YOUR OBJECTIVE ▸ Even where a line looks wrong, copy it exactly and include every entry.

RECORDS SUPPLIED ▸
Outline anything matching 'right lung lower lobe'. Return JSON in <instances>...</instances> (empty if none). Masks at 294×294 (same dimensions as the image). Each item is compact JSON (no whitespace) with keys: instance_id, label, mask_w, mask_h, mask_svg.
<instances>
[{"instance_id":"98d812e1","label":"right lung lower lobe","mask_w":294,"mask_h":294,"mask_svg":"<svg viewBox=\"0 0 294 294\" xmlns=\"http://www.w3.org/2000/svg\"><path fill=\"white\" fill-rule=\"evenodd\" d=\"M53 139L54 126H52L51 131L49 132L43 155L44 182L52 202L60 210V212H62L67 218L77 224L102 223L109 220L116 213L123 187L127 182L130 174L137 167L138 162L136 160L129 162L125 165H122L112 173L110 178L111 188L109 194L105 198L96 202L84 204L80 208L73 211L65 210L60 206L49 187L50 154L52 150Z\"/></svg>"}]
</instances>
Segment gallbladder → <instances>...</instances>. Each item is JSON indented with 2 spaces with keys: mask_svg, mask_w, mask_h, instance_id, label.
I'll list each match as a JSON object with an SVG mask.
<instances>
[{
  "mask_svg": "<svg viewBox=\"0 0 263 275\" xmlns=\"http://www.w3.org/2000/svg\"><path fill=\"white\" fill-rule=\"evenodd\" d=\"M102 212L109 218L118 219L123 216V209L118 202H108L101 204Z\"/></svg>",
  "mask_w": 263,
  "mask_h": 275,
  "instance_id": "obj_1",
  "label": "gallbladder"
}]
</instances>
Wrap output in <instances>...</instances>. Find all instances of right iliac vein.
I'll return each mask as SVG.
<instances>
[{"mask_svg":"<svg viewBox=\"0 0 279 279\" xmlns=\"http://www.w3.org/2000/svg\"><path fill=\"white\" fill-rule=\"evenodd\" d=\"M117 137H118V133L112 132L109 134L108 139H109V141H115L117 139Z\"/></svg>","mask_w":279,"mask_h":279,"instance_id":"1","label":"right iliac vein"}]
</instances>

EXERCISE OUTPUT ▸
Outline anything matching 'right lung lower lobe'. Return JSON in <instances>...</instances> (empty if none). Masks at 294×294 (same dimensions as the image). Each item is compact JSON (no whitespace) with keys: instance_id, label, mask_w, mask_h, mask_svg.
<instances>
[{"instance_id":"98d812e1","label":"right lung lower lobe","mask_w":294,"mask_h":294,"mask_svg":"<svg viewBox=\"0 0 294 294\" xmlns=\"http://www.w3.org/2000/svg\"><path fill=\"white\" fill-rule=\"evenodd\" d=\"M53 139L54 126H52L51 131L49 132L43 155L44 182L52 202L60 210V212H62L67 218L77 224L102 223L109 220L116 213L123 187L127 182L130 174L137 167L138 162L136 160L129 162L125 165H122L112 173L110 178L111 188L109 194L105 198L96 202L84 204L80 208L73 211L65 210L60 206L49 187L50 154L52 150Z\"/></svg>"}]
</instances>
Segment gallbladder → <instances>...</instances>. Each item is JSON indented with 2 spaces with keys: mask_svg, mask_w, mask_h, instance_id, label.
I'll list each match as a JSON object with an SVG mask.
<instances>
[{
  "mask_svg": "<svg viewBox=\"0 0 263 275\" xmlns=\"http://www.w3.org/2000/svg\"><path fill=\"white\" fill-rule=\"evenodd\" d=\"M102 212L109 218L118 219L123 216V209L118 202H108L101 204Z\"/></svg>",
  "mask_w": 263,
  "mask_h": 275,
  "instance_id": "obj_1",
  "label": "gallbladder"
}]
</instances>
Wrap output in <instances>...</instances>. Find all instances of right iliac vein.
I'll return each mask as SVG.
<instances>
[{"mask_svg":"<svg viewBox=\"0 0 279 279\" xmlns=\"http://www.w3.org/2000/svg\"><path fill=\"white\" fill-rule=\"evenodd\" d=\"M117 137H118V133L112 132L109 134L108 139H109V141H115L117 139Z\"/></svg>","mask_w":279,"mask_h":279,"instance_id":"1","label":"right iliac vein"}]
</instances>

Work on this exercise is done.